Si avvicina il ritiro dell’esercito americano dall’Afghanistan, dopo una missione durata oltre 13 anni e che si lascia dietro una scia impressionante di sangue e un Paese sull’orlo della catastrofe.

Tra i tanti risultati altamente negativi di questa missione, troviamo sicuramente la produzione di oppio che ha raggiunto livelli allarmanti.

Nel Paese ci sono oggi circa 1,3 milioni consumatori di eroina. Si tratta di un aumento pari a dieci volte rispetto al 2005, quando erano circa 130mila le persone che facevano uso di questa droga.
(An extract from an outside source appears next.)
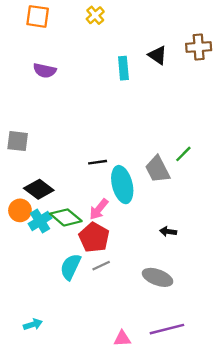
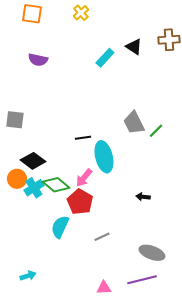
cyan rectangle: (123, 68) -> (105, 58), turned 48
gray trapezoid: (158, 169) -> (134, 123), moved
gray line: (101, 266) -> (102, 237), moved
gray ellipse: (158, 277) -> (152, 253), moved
L’Afghanistan è responsabile di circa i tre quarti della produzione mondiale di eroina, coltivata maggiormente nelle province di Helmand e Kandahar, nel sud del Paese.

Tuttavia, gli Stati Uniti hanno concentrato la maggior parte degli sforzi ad est dell’Afghanistan, che ha una produzione relativamente piccola di papavero in quanto è una zona meno pericolosa rispetto al sud. I tentativi di limitare la produzione di eroina sono stati vani a causa di un ridimensionamento delle operazioni da parte dell’Isaf (International Security Assistance Force). Nel 2013, le forze della coalizione sono riuscite a sequestrare 41.000 kg di oppio a fronte dei 5,5 milioni di chilogrammi prodotti in Afghanistan. Quindi, nulla.

I laboratori di droga, siti di stoccaggio e le principali reti di trafficanti sono concentrate nelle zone rurali che sono sempre off-limits per le forze afghane. Nel 2013, il Ministero per la lotta contro il narcotraffico afghano ha riferito che solo 7.300 ettari di campi di papavero erano stati distrutti, pari al tre per cento del totale dei campi di oppio nel Paese.

Gli Stati Uniti hanno speso 7,5 miliardi dollari dal 2002 cercando di “combattere” la produzione di oppio. Tuttavia, nonostante queste ingenti somme i risultati sono stati assolutamente negativi, semmai il vero intento fosse quello di combattere realmente la produzione di droga in Afghanistan. Infatti, fa riflettere la dichiarazione rilasciata da Gordon Duff, senior editor presso Veterans Today, durante un’intervista rilasciata a Press Tv: “L’Agenzia di intelligence estera della Gran Bretagna sta progettando di inviare più spie in Afghanistan per gestire l’industria della droga da 100 miliardi di dollari”.

Duff ha fatto queste osservazioni due giorni dopo che il Telegraph ha rivelato in un rapporto che il Secret Intelligence Service (Sis), noto anche come MI6, ha fatto un appello per avere personale supplementare da altre agenzie di intelligence per l’Afghanistan dopo che le truppe britanniche lasceranno il Paese nel 2014.
“Penso che stiano andando in Afghanistan per aiutare a gestire l’affare da 100 miliardi dollari all’anno dell’industria della droga, spostando l’eroina attraverso l’Afghanistan e gestendo l’assetto bancario per l’industria dell’eroina tramite le banche di Londra. Non riesco a pensare ad un altro motivo per cui dovrebbero stare lì”, ha aggiunto Duff.

Quali siano stati i veri obiettivi dell’Occidente in Afghanistan è oramai risaputo; purtroppo ciò che resta di questa assurda guerra sono centinaia di migliaia di vittime innocenti, un Paese totalmente depredato, devastato e diviso. In nome di chi?